There’s lots of sex, drugs and rock ‘n roll in the autobiography of Geoff Docherty about his life as a promoter in the late sixties and seventies. And quite a bit of violence chucked in too.
When I visited the North East Beat exhibition last month (see ‘North East Beat’ blog), I saw ‘A Promoter’s Tale’ on sale at the Discovery Museum shop. I knew about the book when it was first published in 2002 but I didn’t buy it at the time.
I was playing in Newcastle bands at the same time that Geoff was around and we knew the same people – Nigel Olsson and Mick Grabham, for instance. But our paths apparently never crossed back then and although I played at the Bay Hotel, one of Geoff’s early venues, I can’t remember ever meeting him.
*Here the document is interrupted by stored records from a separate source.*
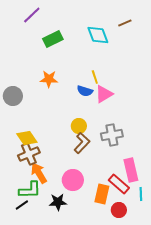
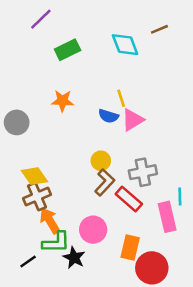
red rectangle: (119, 184) -> (129, 199), moved
green L-shape: (30, 190) -> (56, 242), moved
cyan line: (141, 194) -> (180, 196), moved
black star: (58, 202) -> (74, 258), turned 30
red circle: (119, 210) -> (152, 268), size x1.6

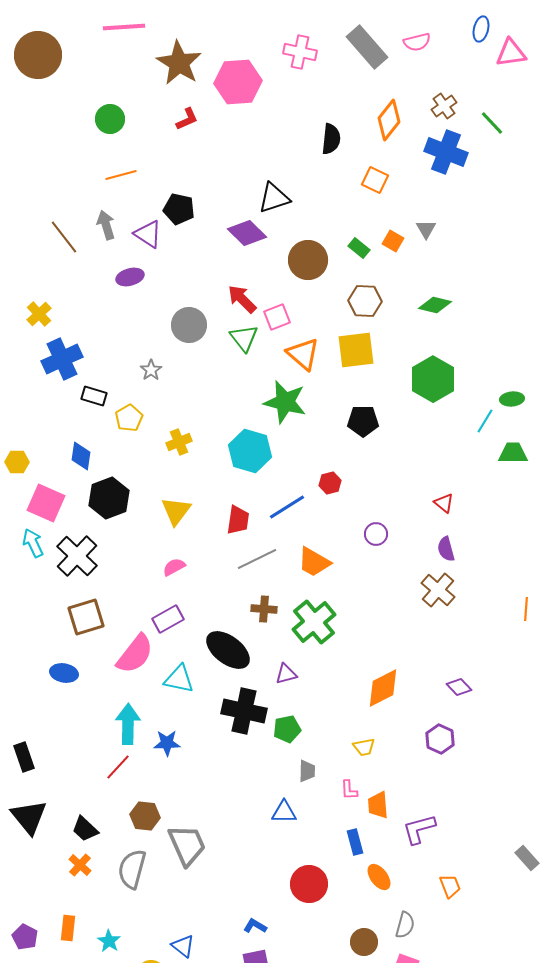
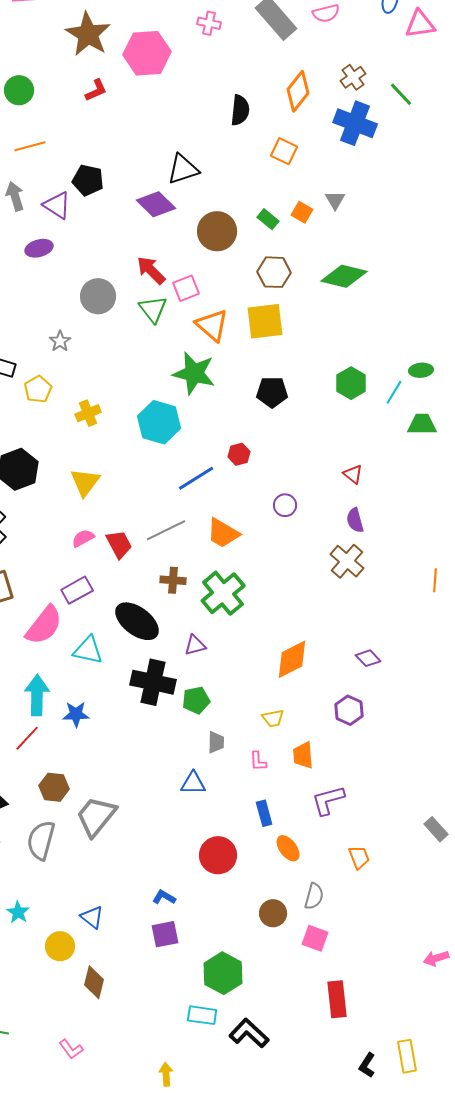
pink cross: (300, 52) -> (209, 23), size x0.7
green diamond: (435, 305) -> (344, 276), size x1.4
green hexagon: (433, 379) -> (351, 383), moved, size x0.7
red trapezoid: (238, 520) -> (119, 544), moved, turned -36
orange trapezoid: (378, 805) -> (303, 755), moved
gray trapezoid: (187, 845) -> (96, 816), turned -117

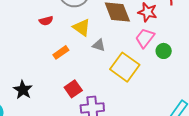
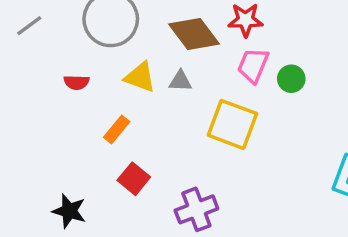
red semicircle: (46, 21) -> (76, 82), turned 32
gray triangle: (99, 45) -> (180, 81), moved
red square: (73, 89) -> (134, 179), moved

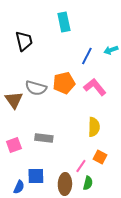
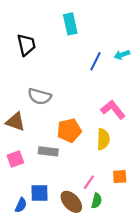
orange pentagon: (64, 83) -> (69, 130), moved
pink L-shape: (95, 87) -> (113, 110), moved
brown triangle: (14, 100) -> (15, 122), moved, turned -36
orange square: (100, 157) -> (120, 177), moved, turned -32
brown ellipse: (65, 184) -> (71, 202), turned -45

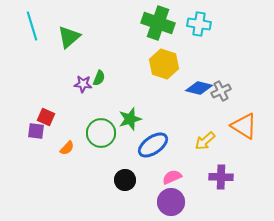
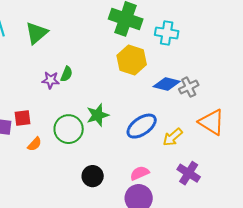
cyan cross: (199, 24) -> (167, 33), moved
red square: (46, 117) -> (23, 118), moved, turned -30
blue ellipse: (153, 145) -> (142, 126), moved
purple cross: (221, 177) -> (189, 173), turned 30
Anyway, while I was up in the North East last month, my sister loaned me her copy of ‘A Promoter’s Tale’. Once I started reading, I couldn’t put it down and actually finished it in two sittings. It’s a fascinating account of Geoff Docherty’s achievements of bringing top bands to Sunderland and Newcastle at prices the average punter could afford. Geoff gives some graphic accounts of his encounters with some of the hard cases he had to deal with while he was establishing himself as a promoter. What did surprise me is that he is very modest about his skills in negotiating the appearance of bands like the Who, Free, Led Zeppelin and Country Joe at his venues.
The book itself is another great achievement by Geoff and I would thoroughly recommend it to anyone interested in the North East music scene of the sixties and seventies. I’m even going to buy my own copy after I return the one I read to my sister.